The day of convention delegates act like it is Black Friday.  They go booth to booth scooping up hats, t-shirts, bags, food and more.  People visit the candidates they hate simply to get their swag.  You can see them walking around like tourists returning from a hard day at Disneyland.  Covered in buttons, stickers and literature, many waddle around talking to candidates not even in their district to pick up their prizes.  Some will be in the main hall debating rules and procedures but the rest will play their candidate bingo card and get all they can.  Many campaigns will setup a private room for their staffers and candidate to sit and relax; in addition, special delegates and donors are invited to come and partake of the free food that will be in there.  This particular time we had a chocolate fountain (back when they were a novelty and not a household appliance) and we were told to invite special delegates who were 100% confirmed to swing by for a quick snack if needed (this usually meant they were donors as well).

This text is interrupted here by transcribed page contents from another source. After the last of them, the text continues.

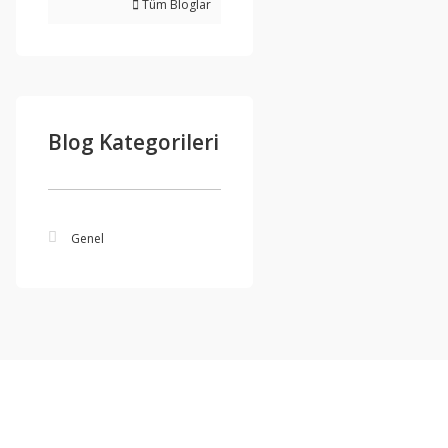
Tüm Bloglar
Blog Kategorileri
Genel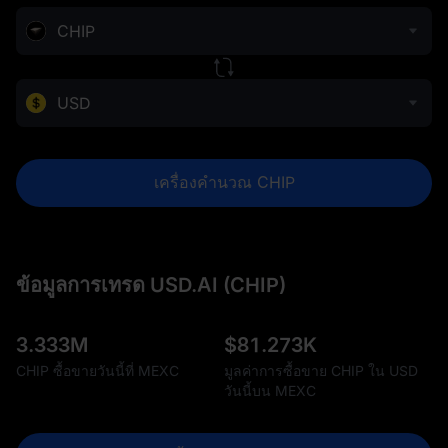
CHIP
USD
เครื่องคำนวณ CHIP
ข้อมูลการเทรด USD.AI (CHIP)
3.333M
$
81.273K
CHIP ซื้อขายวันนี้ที่ MEXC
มูลค่าการซื้อขาย CHIP ใน USD
วันนี้บน MEXC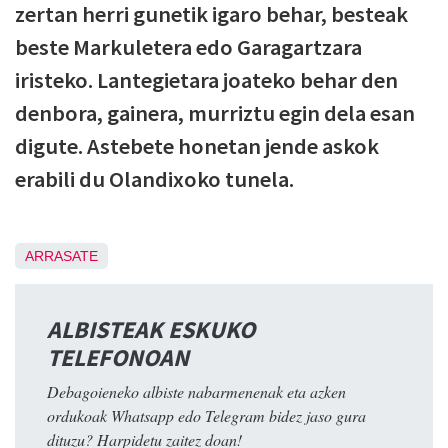
zertan herri gunetik igaro behar, besteak
beste Markuletera edo Garagartzara
iristeko. Lantegietara joateko behar den
denbora, gainera, murriztu egin dela esan
digute. Astebete honetan jende askok
erabili du Olandixoko tunela.
ARRASATE
ALBISTEAK ESKUKO
TELEFONOAN
Debagoieneko albiste nabarmenenak eta azken
ordukoak Whatsapp edo Telegram bidez jaso gura
dituzu? Harpidetu zaitez doan!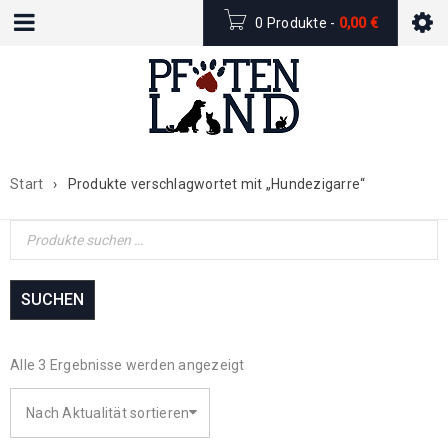
0 Produkte
-
0,00
€
Start
›
Produkte verschlagwortet mit „Hundezigarre“
SUCHEN
Alle 3 Ergebnisse werden angezeigt
Nach Aktualität sortieren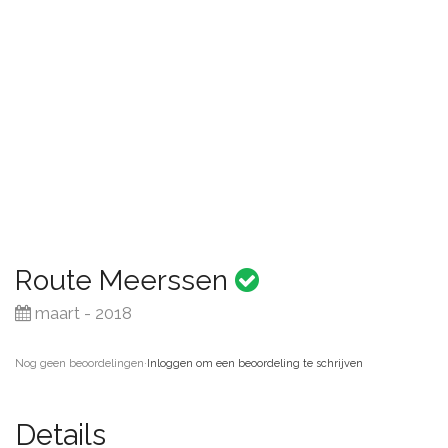
Route Meerssen
maart - 2018
Nog geen beoordelingen
·
Inloggen om een beoordeling te schrijven
Details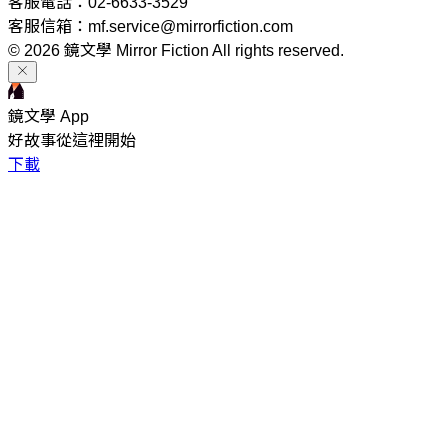
客服電話：02-6633-3529
客服信箱：mf.service@mirrorfiction.com
© 2026 鏡文學 Mirror Fiction All rights reserved.
鏡文學 App
好故事從這裡開始
下載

Now this process may have changed a little, but having attended all my caucus meetings since this time and many before (note this will be the first I will miss in many years) I will say the process has not changed much.  Remember I had one of the more conservative and I would say the most honest candidate in this race.  So imagine what the rest were doing.  Currently special interest groups are now more involved and they will also train and push for delegates related to their cause as well.  Banks and Credit Unions are the most famous for this as of late. 

In defense of the system, it is wonderful to get together with your neighbors and discuss politics and the future of our state and country.  However in my opinion, nearly everyone who comes to these meetings has a secret agenda of who they want to vote for and who campaigns have trained them to vote for.  

So if you think this is a fair representation of your neighborhood and you don't mind these delegates will essentially be trained operatives for the candidate, bought and paid for--then the caucus system is for you.  If you think otherwise of the caucus system, you're naive at best. Direct primaries will in reality cost the candidates more money since you no longer have to focus your time on a select group of 4000 people but instead on a much larger group.  But from my insider perspective, big money and big name ID affects the caucus system even more when it is limited to small group of people.  

2 comments:

educationalpolitics said...

So are you for or against the count my vote initiative?

BenJoe Markland said...

That is a great question, in reality I don't think it matters, I think less people will vote or care if it is a direct primary; but the delegates are too easily bought off.

So on that idea I support the Count My Vote movement.